“It has reached a dimension that was unimaginable before,” said Ursula Raue, the lawyer hired by the Cansisius secondary school in Berlin, where the scandal erupted in late January.
According to Raue, about 115 victims have come forward across the country, including some whom were not even enrolled at Jesuit schools.
“I am under the impression that there will still be more,” Raue said at a press conference.
The lawyer said she had also heard about victims who have taken their lives, while some men had spoken of their abuse for the first time, having never even told their wives.
So far between 40 and 50 former students at the Canisius school have alleged they were sexually abused in the 1970s and 80s after current headmaster Klaus Mertes sent a letter to some 600 former students who he believed may have been victims of at least two priests on staff at the elite school.
Since then reports of sexual abuse in other Catholic schools and organisations have spread throughout Germany, including the St.

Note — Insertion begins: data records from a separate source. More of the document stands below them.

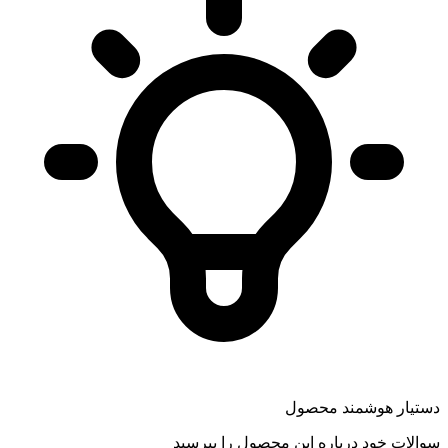
دستیار هوشمند محصول
سوالات خود درباره این محصول را بپرسید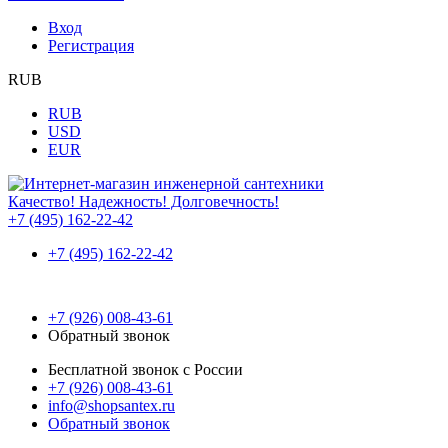
Вход
Регистрация
RUB
RUB
USD
EUR
Качество! Надежность! Долговечность!
+7 (495) 162-22-42
+7 (495) 162-22-42
+7 (926) 008-43-61
Обратный звонок
Бесплатной звонок с России
+7 (926) 008-43-61
info@shopsantex.ru
Обратный звонок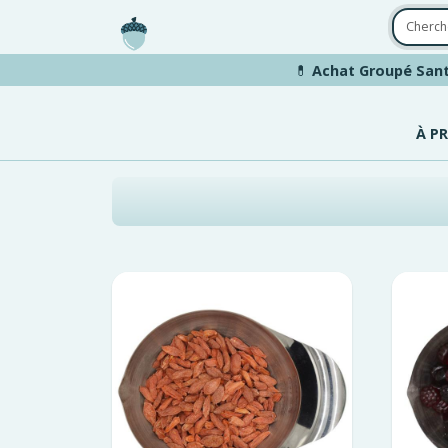
Aller au contenu principal
💊
Achat Groupé Sant
À P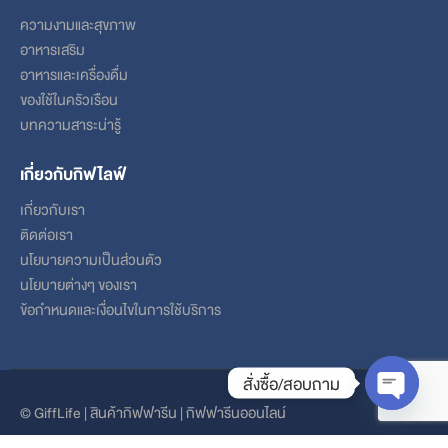
ความงามและสุขภาพ
อาหารเสริม
อาหารและเครื่องดื่ม
ของใช้ในครัวเรือน
บทความสาระน่ารู้
เกี่ยวกับกิฟไลฟ์
เกี่ยวกับเรา
ติดต่อเรา
นโยบายความเป็นส่วนตัว
นโยบายต่างๆ ของเรา
ข้อกําหนดและเงื่อนไขในการใช้บริการ
สั่งซื้อ/สอบถาม
© GiffLife | สินค้ากิฟฟารีน | กิฟฟารีนออนไลน์
Open ch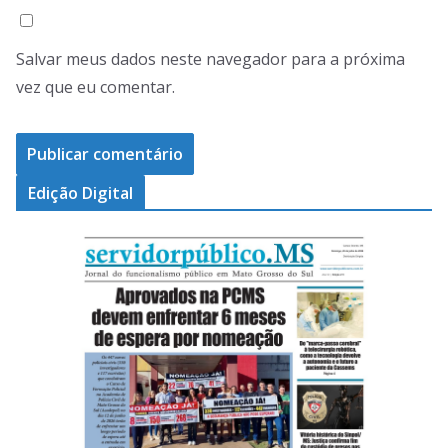
Salvar meus dados neste navegador para a próxima
vez que eu comentar.
Edição Digital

Blasien Jesuit school in the Black Forest and the Aloisius secondary school in Bonn.
Reports implicate at least 12 teachers or priests involved in the abuse, Raue said.
Earlier in the week media reports said victim compensation could reach into the millions of euros.
Meanwhile prosecutors have said that the alleged abuse probably happened too long ago for criminal charges to be an option. Canisius school headmaster Mertes also acknowledged that the church may compensate victims.